Le voilà donc au port de ses dernières années. Il se gardera bien de l’oisiveté, ce travailleur ; et, presque à l’extrémité, lorsque sa mémoire défaillante ne lui permettra plus de s’occuper directement des âmes, il défrichera, dans la forêt touffue, le vaste emplacement destiné à recevoir la belle mission Saint-Bernard d’aujourd’hui.

Au cours de ces neuf ans, il reprit même la raquette, et, sous la tutelle du Père Falher, « le voyageur de la rivière la Paix », il porta à plusieurs nouvelles chrétientés lointaines, la bénédiction du Grand Chef de la Prière et le sacrement qui fait le cœur fort.


Mgr Clut mourut, frappé d’apoplexie, le 31 juillet 1903.

Il repose, au pied d’une petite croix de bois, dans l’enclos sacré des missionnaires du Petit Lac des Esclaves, près du Père Collignon, son fils dans le sacerdoce.


Sur les restes de cet humble vaillant, si l’on voulait placer une épitaphe, l’on n’en trouverait pas de plus digne de lui, nous semble-t-il, que ces lignes, tombées de sa plume, tristement — mais si chrétiennement ! — un jour de 1871, lorsqu’au bout d’un voyage de 260 kilomètres dans les glaces, après avoir dépensé ses forces à instruire un camp de la tribu des Esclaves et à les préparer, les uns à leur première communion, tous à la confirmation, il les vit lever soudain leurs tentes et, sourds à ses prières, s’éloigner de lui, la veille même de la cérémonie, à la folle nouvelle jetée par un Indien passant, qu’à deux jours de marche de là l’on croyait avoir vu rôder un certain gibier :

« Le résultat de ce voyage semble se résumer en bien peu de chose… Mais il en est ainsi dans ces déserts dépeuplés du Nord.
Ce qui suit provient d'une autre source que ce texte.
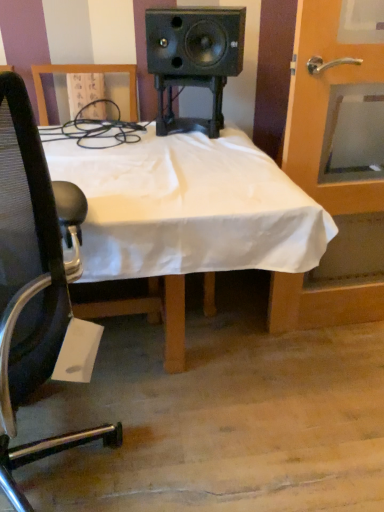 At what (x,y) coordinates should I click in order to perform the action: click on vacant space underneath black mesh chair at left (from a real-world perspective). Please return your answer as a coordinate pair (x, y). The image size is (384, 512). Looking at the image, I should click on (82, 490). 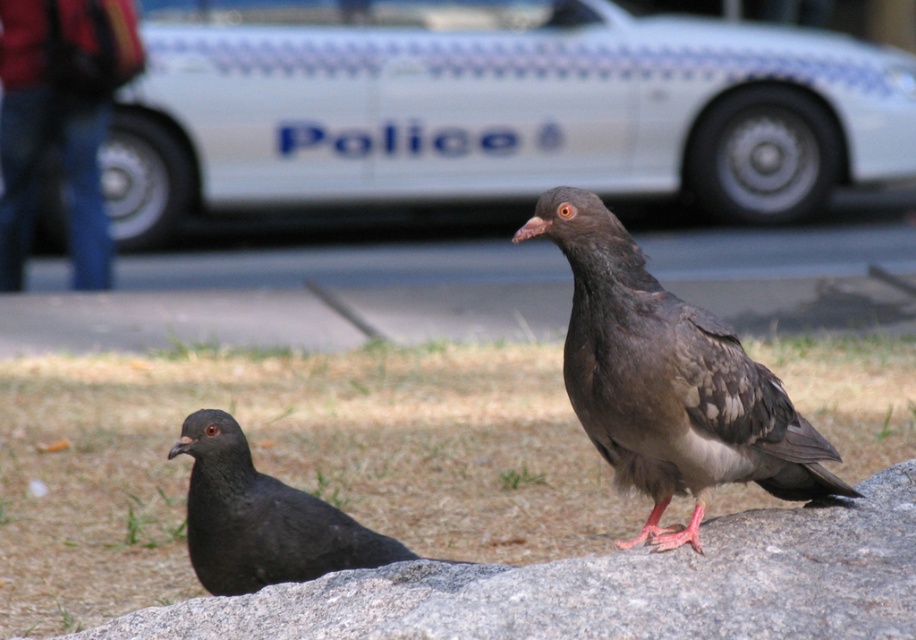 Question: Can you confirm if gray granite rock at center is positioned above dark gray feathered pigeon at center?

Choices:
 (A) no
 (B) yes

Answer: (A)

Question: Does gray granite rock at center have a lesser width compared to dark gray feathered pigeon at center?

Choices:
 (A) yes
 (B) no

Answer: (B)

Question: Which point is farther to the camera?

Choices:
 (A) dark gray feathered pigeon at center
 (B) red backpack at upper left
 (C) gray granite rock at center
 (D) matte black pigeon at lower left

Answer: (B)

Question: Can you confirm if gray granite rock at center is bigger than red backpack at upper left?

Choices:
 (A) yes
 (B) no

Answer: (B)

Question: Which point appears closest to the camera in this image?

Choices:
 (A) (707, 337)
 (B) (83, 268)
 (C) (354, 637)
 (D) (289, 506)

Answer: (C)

Question: Estimate the real-world distances between objects in this image. Which object is closer to the gray granite rock at center?

Choices:
 (A) red backpack at upper left
 (B) dark gray feathered pigeon at center
 (C) matte black pigeon at lower left

Answer: (B) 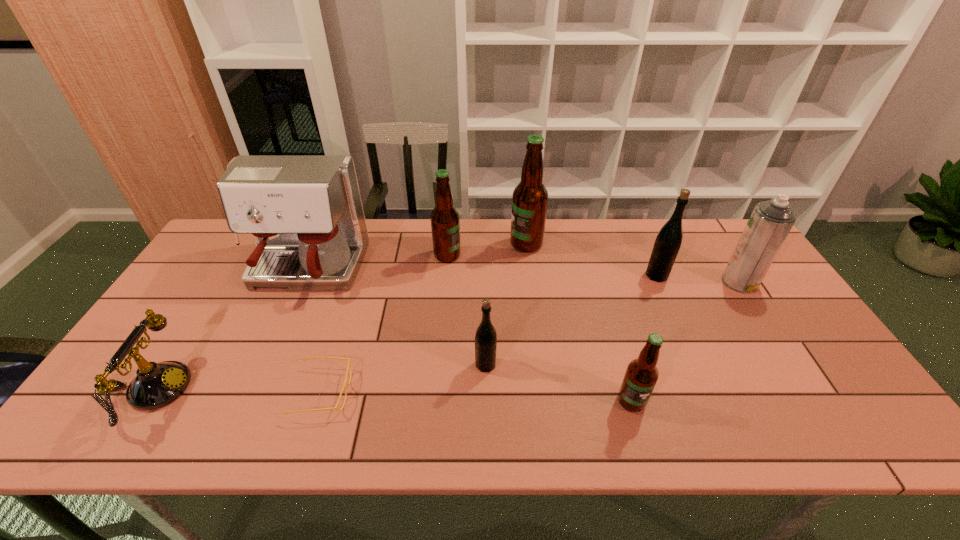 The image size is (960, 540). Find the location of `blank area located on the label of the sixth object from right to left`. blank area located on the label of the sixth object from right to left is located at coordinates (511, 255).

You are a GUI agent. You are given a task and a screenshot of the screen. Output one action in this format:
    pyautogui.click(x=<x>, y=<y>)
    Task: Click on the vacant region located 0.320m on the front of the right green beer bottle
    Image resolution: width=960 pixels, height=540 pixels.
    Given the screenshot: What is the action you would take?
    pyautogui.click(x=700, y=372)

The image size is (960, 540). Find the location of `vacant area situated on the left of the rightmost object`. vacant area situated on the left of the rightmost object is located at coordinates (666, 282).

Identify the location of free space located 0.310m on the left of the fourth beer bottle from right to left. (351, 364).

At what (x,y) coordinates should I click in order to perform the action: click on vacant space located 0.260m on the dial of the telephone. Please return your answer as a coordinate pair (x, y). The height and width of the screenshot is (540, 960). Looking at the image, I should click on (297, 390).

You are a GUI agent. You are given a task and a screenshot of the screen. Output one action in this format:
    pyautogui.click(x=<x>, y=<y>)
    Task: Click on the vacant region located 0.190m in front of the lenses of the beige spectacles
    The height and width of the screenshot is (540, 960).
    Given the screenshot: What is the action you would take?
    pyautogui.click(x=429, y=392)

Where is `coffee maker located in the far edge section of the desktop`? coffee maker located in the far edge section of the desktop is located at coordinates (305, 212).

The height and width of the screenshot is (540, 960). I want to click on beer bottle located at the near edge, so click(x=641, y=375).

Find the location of a particular element. The height and width of the screenshot is (540, 960). telephone that is at the near edge is located at coordinates click(x=156, y=385).

Locate an element on the screen. spectacles present at the near edge is located at coordinates (345, 382). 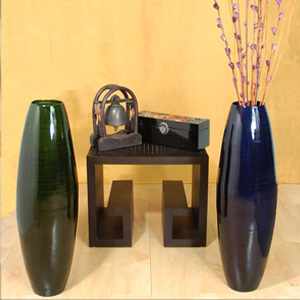 This screenshot has height=300, width=300. In order to click on tall vases in this screenshot , I will do click(45, 178), click(254, 181).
Nous passons une grande partie de notre temps à courir après quelques âmes, abandonnées, disséminées çà et là, et que l’hérésie cherche à nous ravir. J’espère que le bon Dieu tiendra compte aux missionnaires qui se dévouent dans ce pays, de tous leurs sacrifices, de leurs privations sans nombre et de toutes leurs peines de cœur, en présence de l’ingratitude de leurs ouailles. Notre joie et notre récompense assurément ne sont pas de ce monde. Nous les espérons dans l’autre ! »



  1. La hampe de cette crosse est encore à la mission de la Nativité, où elle sert de porte-croix aux processions et aux enterrements. La volute est conservée, avec les bulles blanches, dans le trésor du scolasticat de Marie Immaculée, à Edmonton (Alberta).
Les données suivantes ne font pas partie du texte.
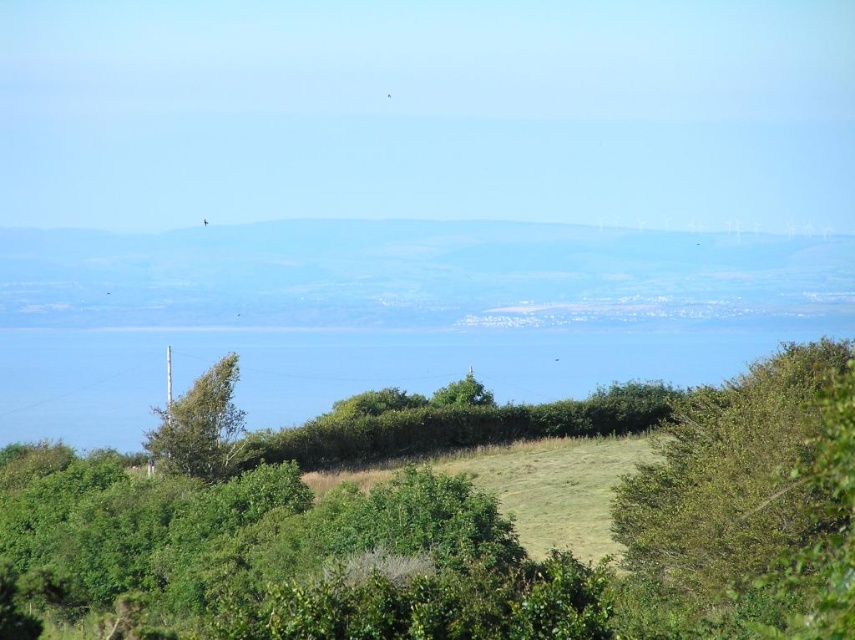 Between green leafy bush at lower right and green leafy tree at lower left, which one has more height?

green leafy bush at lower right

Locate an element on the screen. green leafy bush at lower right is located at coordinates (741, 481).

Between green grassy hill at center and green leafy bush at lower right, which one has less height?

green leafy bush at lower right is shorter.

Between green grassy hill at center and green leafy bush at lower right, which one appears on the left side from the viewer's perspective?

green grassy hill at center is more to the left.

Between point (684, 582) and point (776, 372), which one is positioned behind?

The point (776, 372) is behind.

This screenshot has height=640, width=855. I want to click on green grassy hill at center, so click(x=461, y=528).

The width and height of the screenshot is (855, 640). Describe the element at coordinates (461, 528) in the screenshot. I see `green grassy hill at center` at that location.

Who is shorter, green grassy hill at center or green leafy tree at lower left?

green leafy tree at lower left is shorter.

Which is in front, point (685, 429) or point (233, 372)?

Point (685, 429)

You are a GUI agent. You are given a task and a screenshot of the screen. Output one action in this format:
    pyautogui.click(x=<x>, y=<y>)
    Task: Click on the green grassy hill at center
    This screenshot has height=640, width=855.
    Given the screenshot: What is the action you would take?
    pyautogui.click(x=461, y=528) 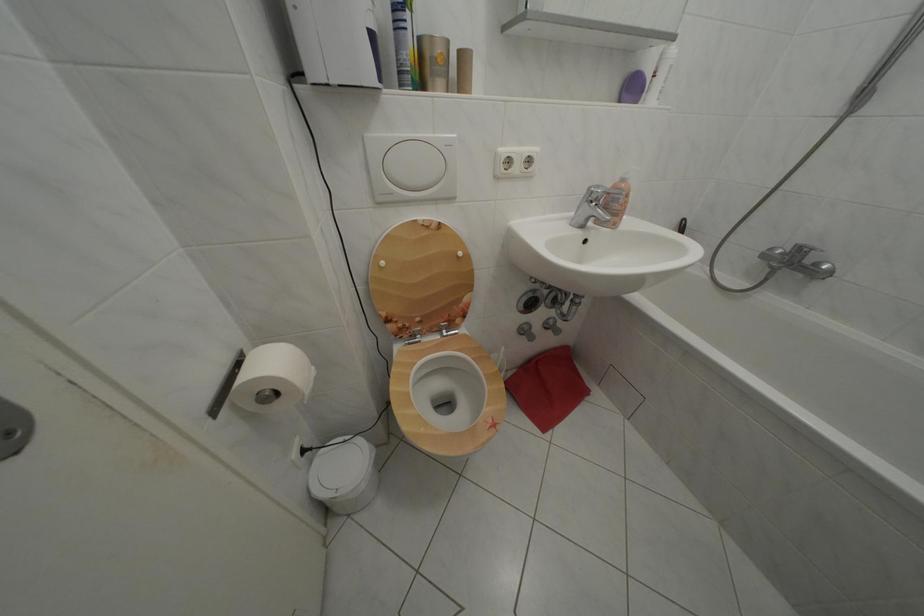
    Les détails des diverses scènes rapportées ici nous furent donnés, ou confirmés, par le R. P. Tissier, qui aida lui-même Mgr Faraud à tourner la crosse du sacre.

  2. Le Père Roure réside maintenant à la mission du fort Providence. Le Père Ladet passe sa vieillesse vigoureuse à Saint-Alben. Mgr Pascal vient de mourir, évêque de Prince-Albert. Mgr Clut recruta, plus tard, un autre évêque : Mgr Breynat, son compatriote de Valence.
  3. V. Chap. IV.
  4. Il fut découvert, dans la suite, que l’Alaska appartenait à la juridiction de Vancouver. Le Père Lecorre, rappelé par Mgr Faraud, en 1874, revint par San Francisco.

    La consolation et l’honneur, restèrent à Mgr Clut et au Père Lecorre d’avoir contribué au salut de plusieurs âmes et d’avoir été les premiers prêtres catholiques à fouler les terres et les eaux de l’Alaska.

    Le fort Youkon avait déjà reçu les visites, à peu près infructueuses, de deux missionnaires de Good-Hope : celle du Père Séguin, en 1862, et celle du Père Petitot, en 1870.

  5. Si le missionnaire ne peut encore se flatter d’échapper à la vermine, dans les visites qu’il fait aux camps sauvages, il retrouve du moins la tranquillité, avec la propreté, en rentrant chez lui. Les Indiens qui fréquentent la mission sont eux-mêmes de mieux en mieux policés.